Data:
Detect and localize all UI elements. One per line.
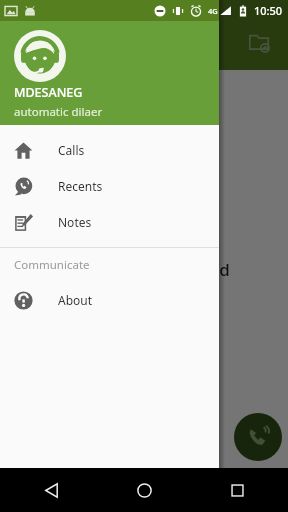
staticText: Recents <box>58 178 103 194</box>
staticText: Calls <box>58 142 85 158</box>
staticText: Communicate <box>14 257 90 273</box>
button[interactable]: Recents <box>0 168 219 204</box>
staticText: 10:50 <box>254 3 283 18</box>
staticText: Good <box>186 258 230 281</box>
button[interactable]: Back <box>34 473 68 507</box>
staticText: Notes <box>58 214 92 230</box>
button[interactable]: Recent apps <box>220 473 254 507</box>
staticText: About <box>58 292 93 308</box>
button[interactable]: Calls <box>0 132 219 168</box>
button[interactable]: Notes <box>0 204 219 240</box>
button[interactable]: About <box>0 282 219 318</box>
staticText: automatic dilaer <box>14 104 103 120</box>
button[interactable]: Home <box>127 473 161 507</box>
button[interactable]: MDESANEG <box>0 21 219 125</box>
staticText: 4G <box>208 6 218 16</box>
button[interactable]: Call <box>234 413 282 461</box>
staticText: MDESANEG <box>14 84 83 101</box>
button[interactable]: Create new folder <box>244 27 274 57</box>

Problem details: Please set down the whole listing exactly, apart from the pictures.

Exercise solution:
Detect and localize all UI elements. One per line.
staticText: Recents <box>58 178 103 194</box>
staticText: Calls <box>58 142 85 158</box>
staticText: Communicate <box>14 257 90 273</box>
button[interactable]: Recents <box>0 168 219 204</box>
staticText: 10:50 <box>254 3 283 18</box>
staticText: Good <box>186 258 230 281</box>
button[interactable]: Back <box>34 473 68 507</box>
staticText: Notes <box>58 214 92 230</box>
button[interactable]: Recent apps <box>220 473 254 507</box>
staticText: About <box>58 292 93 308</box>
button[interactable]: Calls <box>0 132 219 168</box>
button[interactable]: Notes <box>0 204 219 240</box>
button[interactable]: About <box>0 282 219 318</box>
staticText: automatic dilaer <box>14 104 103 120</box>
button[interactable]: Home <box>127 473 161 507</box>
button[interactable]: MDESANEG <box>0 21 219 125</box>
staticText: 4G <box>208 6 218 16</box>
button[interactable]: Call <box>234 413 282 461</box>
staticText: MDESANEG <box>14 84 83 101</box>
button[interactable]: Create new folder <box>244 27 274 57</box>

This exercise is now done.